I think all kids should learn to stay in the country. We didn't have toys, but you were in the country, you could always have fun with something. We learned how to braid hair by grass in the yard. In the country, you had like little chunks of grass and that's how we learned to braid, my grandmother showed us how to do that. While we there as young kids we didn't notice, family would always come and they always had plenty that they would divide among themselves.

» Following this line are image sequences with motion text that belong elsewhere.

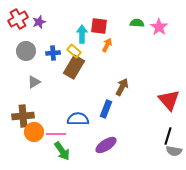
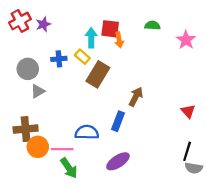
pink star: (159, 27) -> (186, 40), moved
orange arrow: (107, 45) -> (119, 40), moved, turned 144
gray circle: (26, 51) -> (28, 69), moved
brown rectangle: (74, 67) -> (98, 74), moved
red triangle: (169, 100) -> (188, 111), size x0.6

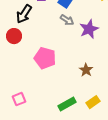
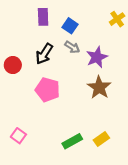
black arrow: (24, 14) -> (44, 54), moved
brown star: (86, 70) -> (99, 87), moved, size x1.5
pink square: (19, 99) -> (18, 136), turned -32

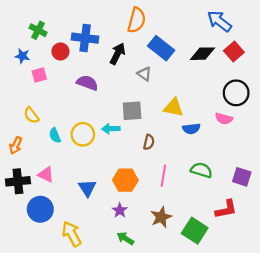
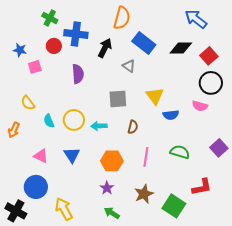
green cross: (38, 30) -> (50, 18), moved
red square: (234, 51) -> (209, 56), moved
purple semicircle: (87, 83) -> (78, 74), turned 66
yellow triangle: (173, 107) -> (155, 96), turned 42
cyan arrow: (111, 129) -> (99, 126), moved
purple square: (242, 177) -> (219, 148), moved, turned 30
black cross: (18, 181) -> (16, 211), moved, turned 35
blue triangle: (87, 188) -> (72, 155), moved

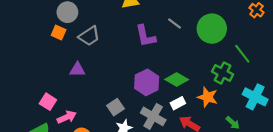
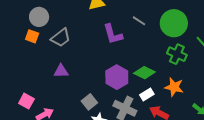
purple triangle: (77, 70) -> (61, 71), moved
green cross: (223, 73) -> (177, 54), moved

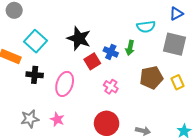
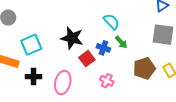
cyan semicircle: (146, 27) -> (111, 22), moved, turned -120
cyan square: (36, 41) -> (31, 45), turned 30
green arrow: (130, 48) -> (121, 42), turned -48

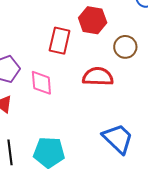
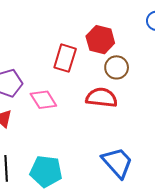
brown circle: (125, 47) -> (117, 67), moved
pink diamond: (41, 83) -> (43, 100), turned -32

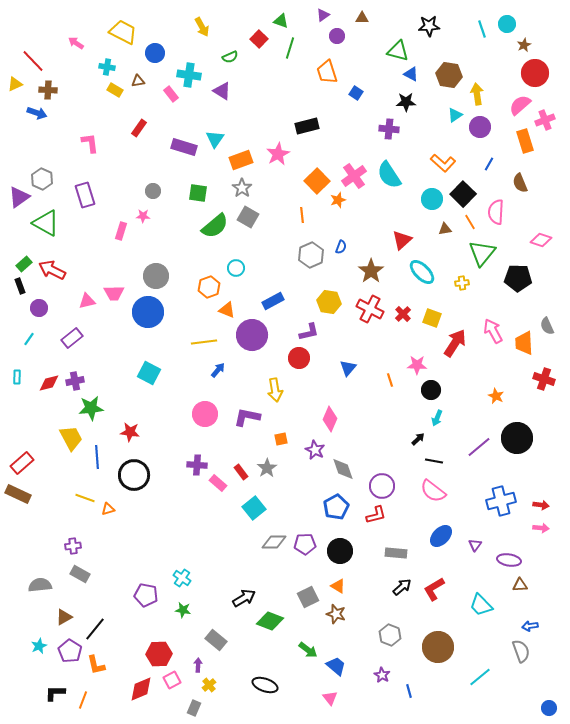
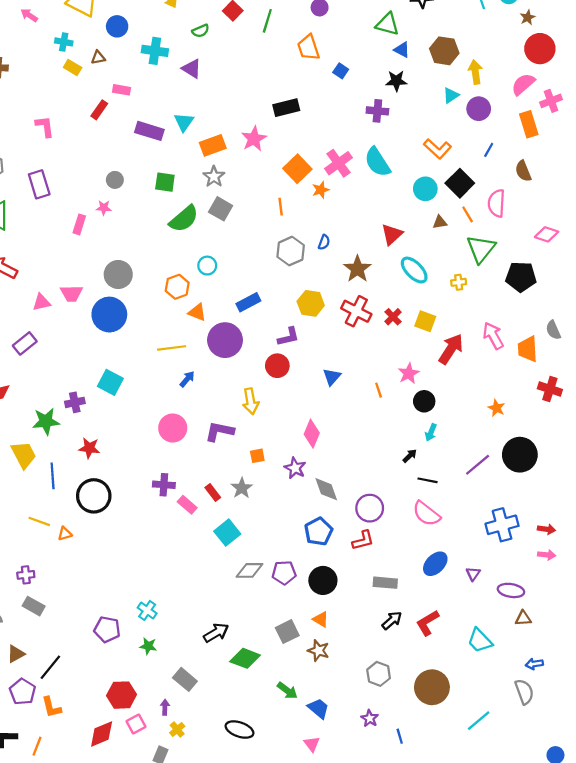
pink rectangle: (171, 94) -> (122, 90), moved, turned -42
pink star: (417, 365) -> (409, 373), turned -30
purple cross: (75, 381) -> (75, 402), moved

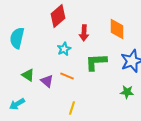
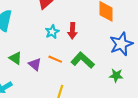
red arrow: (84, 33) -> (72, 31), moved
green L-shape: (96, 62) -> (83, 60), moved, turned 45

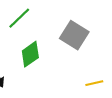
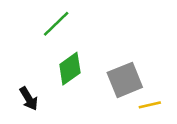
gray square: (74, 35) -> (125, 80), moved, turned 36

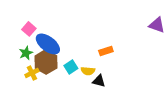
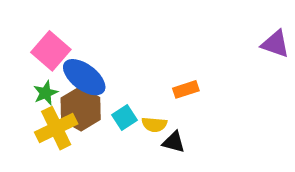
pink square: (29, 29) -> (51, 51), size x1.5
yellow cross: (32, 73) -> (56, 128), size x1.6

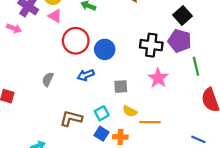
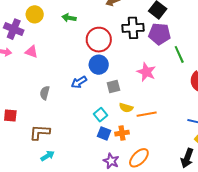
pink triangle: (55, 16) -> (31, 52), moved
red circle: (76, 41) -> (99, 40), moved
black cross: (151, 45) -> (133, 28), moved
blue circle: (105, 49) -> (99, 65), moved
brown L-shape: (71, 118) -> (40, 132), moved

Now, some of the people that were in the area in Port Hudson, where I grew up at, once they finished high school a lot of them left and they went up North. They will come back, during the time when it's harvesting for vegetables and so forth, and they gather up as much as they can and then they go back North. Then with Community Coffee, a lot of peoples come here and buy coffee and have it shipped it back. Same thing with red beans. My daughter was living in Texas. When she first left, I would send—like especially during Mardi Gras—I'd always send her a King Cake. Yeah, go to Gambino's and they ship em. If I go and place the order one day, two days later she got it. She also couldn't find red beans, so she told me to send her some. I went got two two-pound bags and sent em toher *laughing* She said, "My God. Whatchu tryin to get me to eat beans everyday?" A lot of other students who were over there, and some she had gone to school with, when they get something from home they would cook it and then they'd have em a dinner party.

I do have me a little garden now. The sticks you see out there, those are okra sticks. I made enough okra to get what I want out of it and to give some away. I usually have bell peppers. Those are some cabbage plants that I have around the corner. And those two grey buckets I have there, after the fall, when everything was over with, I went and bought me some mustard seeds and I put em in that bucket, and do you know that I had some to give away? 

Now I do a lot of jellies. Some peoples like muscadine. We used to go and pick strawberries and we would just keep them and eat them. But for the blueberries, I boil them, strain it, and then I make blueberry jelly. Now my son loves blueberry jelly. Usually when I make a batch of it, I give him some jars, y'know, and he'll let me know when he out, then I just give him some more. I have one aunt living, and she's in Georgia. She's up in her late eighties now, and she would always tell me, she said, "Well, blueberry season is there, can you make me some jelly?" And I would make her some jelly, I'd pack it up and then I'd ship it to her. 

Around the time I was in 8th grade, we were trustworthy, we went back to live with my mother in Jackson because you could basically take care of yourself. My mom would have to go to work, like, 4 o'clock in the morning. The four of us kids, we stayed there with her. I finished high school in Jackson, LA in '65, then I came to Southern, and the first semester I was there my mom had surgery from blood clots, and she died. So, I never did go back to Jackson. I went back to my grandmother's.

I stayed at Southern for two years, I ran outta money, and I went to work. I left and went to North Louisiana and worked at an ammunition plant in Minden, which is out bout thirty-some miles from Shreveport. I worked with the TNT that they put into bombs. It was like a powdered form and what they do is send it through this machine and this machine would make pellets, and you would put two pellets in a can about the size of tomato paste. You did assembly line work, and it went on down the line and when it finished, they would box em up and take em to another section of the plant and they'd put em into bombs. That was during the time when Vietnam was there, so it was really busy. There was only one explosion during the time that I was there, but I wasn't there when it happened. You could feel the vibration from when the thing exploded. Some people still got killed, because they worked the nightshift, and it was just before the dayshift was comin on. You had a dayshift, you had an evening shift, and you had a midnight shift. So, I did that, and I worked a while after that explosion. Then I left and I came back to my grandmother's and I stayed there, and I worked with East Baton Rouge Parish for like two, three years.

At some point, my sister told me, she said, "Why don't you go try the phone company?" So, I went and put the application in, I took whatever test they had to offer, and she said, "Well we don't have anything right now, but we'll call you back if we do." About two months later she called, and she wanted to know if I wanted a temporary job as an operator. I said, "M'am, I have a full-time job right now. I'm not about to leave full-time to go to part-time." So she said, "Oh, okay. I'll keep your application." And a week later, she called and she offered me a mail clerk job in the business office. I got mail in like four, five times a day, and you had to sort it out, all for Baton Rouge and the surrounding areas— New Roads, Plaquemine, Denham Springs.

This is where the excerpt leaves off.